The Fed’s new approach may allow for periods of low inflation by seeking subsequent periods of higher inflation, doing away with its traditional 2% annual target for inflation that has been a part of the central bank’s policy doctrine.

“I think Powell and other central bank heads at the Jackson Hole Symposium are likely to reaffirm their commitment for running [quantitative easing] at full throttle for a while yet,” wrote Fawad Razaqzada, market analyst at ThinkMarkets, in a Thursday research report. “If so, this should keep gold supported and keep the pressure on the dollar.”

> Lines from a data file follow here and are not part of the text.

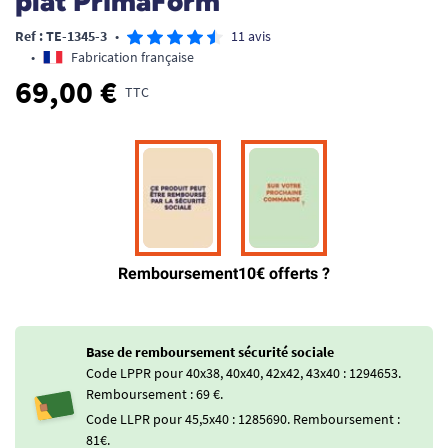
plat PrimaForm
Ref : TE-1345-3
•
11 avis
•
Fabrication française
69,00 €
TTC
Base de remboursement sécurité sociale
Code LPPR pour 40x38, 40x40, 42x42, 43x40 : 1294653.
Remboursement : 69 €.
Code LLPR pour 45,5x40 : 1285690. Remboursement :
81€.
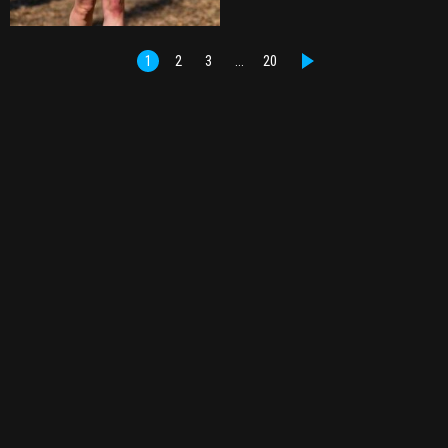
1
2
3
…
20
DALŠÍ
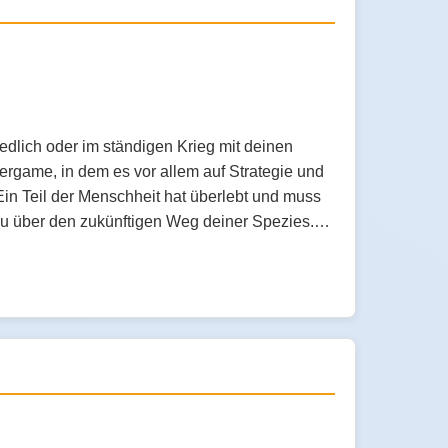
edlich oder im ständigen Krieg mit deinen
ergame, in dem es vor allem auf Strategie und
in Teil der Menschheit hat überlebt und muss
t du über den zukünftigen Weg deiner Spezies.…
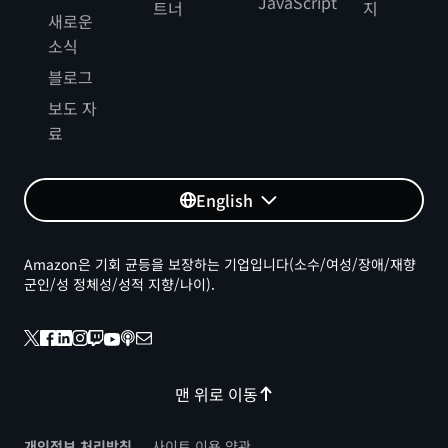
JavaScript
트너
지
새로운
소식
블로그
보도 자
료
English
Amazon은 기회 균등을 보장하는 기업입니다(소수/여성/장애/재향
군인/성 정체성/성적 지향/나이).
맨 위로 이동
개인정보 처리방침
사이트 이용 약관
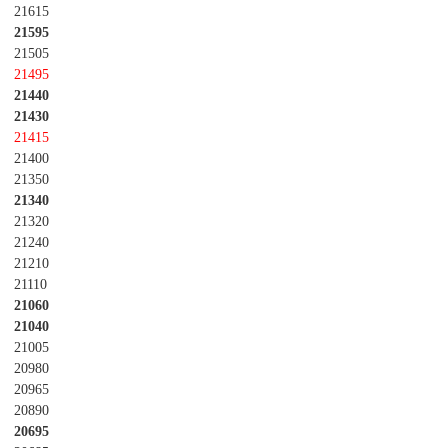
21615
21595
21505
21495
21440
21430
21415
21400
21350
21340
21320
21240
21210
21110
21060
21040
21005
20980
20965
20890
20695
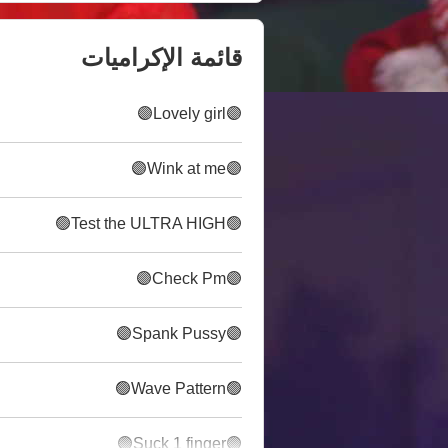
قائمة الإكراميات
🟣Lovely girl🟣
🟣Wink at me🟣
🟢Test the ULTRA HIGH🟢
🟣Check Pm🟣
🟣Spank Pussy🟣
🟢Wave Pattern🟢
🟣Suck 1 finger🟣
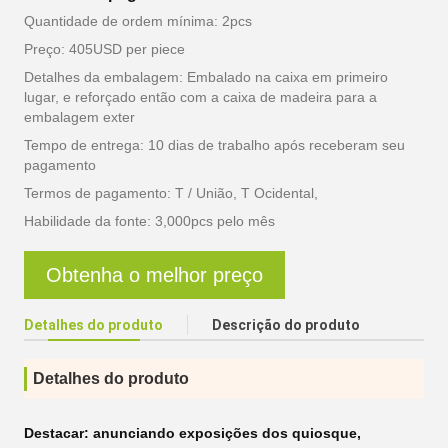
Quantidade de ordem mínima: 2pcs
Preço: 405USD per piece
Detalhes da embalagem: Embalado na caixa em primeiro
lugar, e reforçado então com a caixa de madeira para a
embalagem exter
Tempo de entrega: 10 dias de trabalho após receberam seu
pagamento
Termos de pagamento: T / União, T Ocidental,
Habilidade da fonte: 3,000pcs pelo mês
Obtenha o melhor preço
Detalhes do produto
Descrição do produto
Detalhes do produto
Destacar:
anunciando exposições dos quiosque
,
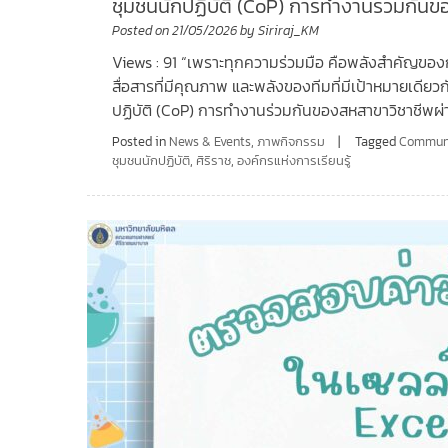
ชุมชนนักปฏิบัติ (CoP) การทำงานร่วมกั
Posted on
21/05/2026
by
Siriraj_KM
Views : 91 “เพราะทุกความร่วมมือ คือพลังสำคัญของการช่
สื่อสารที่มีคุณภาพ และพลังของทีมที่มีเป้าหมายเดีย
ปฏิบัติ (CoP) การทำงานร่วมกันของสหสาขาวิชาชีพ
Posted in
News & Events
,
ภาพกิจกรรม
Tagged
Communi
ชุมชนนักปฏิบัติ
,
ศิริราช
,
องค์กรแห่งการเรียนรู้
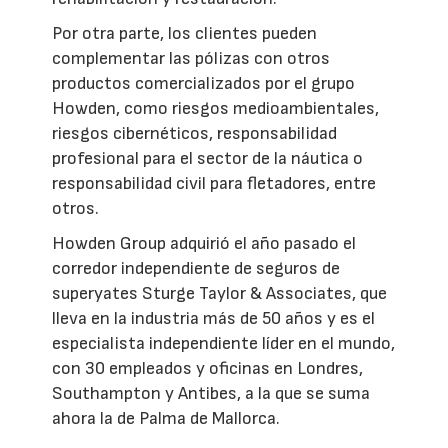
Por otra parte, los clientes pueden
complementar las pólizas con otros
productos comercializados por el grupo
Howden, como riesgos medioambientales,
riesgos cibernéticos, responsabilidad
profesional para el sector de la náutica o
responsabilidad civil para fletadores, entre
otros.
Howden Group adquirió el año pasado el
corredor independiente de seguros de
superyates Sturge Taylor & Associates, que
lleva en la industria más de 50 años y es el
especialista independiente líder en el mundo,
con 30 empleados y oficinas en Londres,
Southampton y Antibes, a la que se suma
ahora la de Palma de Mallorca.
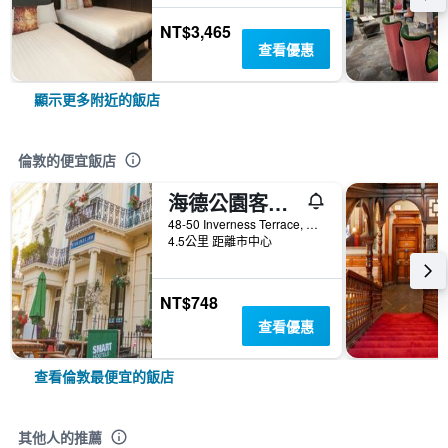
NT$3,465
查看優惠
顯示更多附近的飯店
倫敦的便宜飯店
海德公園客棧旅館
48-50 Inverness Terrace, 倫敦, 英國
4.5公里 距離市中心
NT$748
查看優惠
查看倫敦最便宜的飯店
其他人的推薦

Gold, which often is viewed as a hedge against inflation, could react, as would other asset prices, if the Fed communicates such a change. The Fed boss may also outline the length of time that the central bank is willing to hold benchmark interest rates, currently at a range between 0% and 0.25%, at superlow levels amid the COVID-19 pandemic.

December gold GCZ20, -0.08% GC00, -0.08% was off $4.10, or 0.2%, at $1,948.10 an ounce, after rising 1.5% in the previous session, helping the commodity finish at around a one-week high.

September silver SIU20, -0.41%, meanwhile, was of 7 cents, or 0.3%, at $27.375 an ounce, after surging 4.4% on Wednesday, also marking its highest settlement in about a week.

Commodity investors may also watch U.S. economic data for cues, including those for unemployment-benefit claims at 8:30 a.m. Eastern, and a revised reading of second-quarter gross domestic product at the same time, after the initial read of the official scorecard of the health of the economy showed a contraction at a 32.5% annualized pace due to coronavirus closures.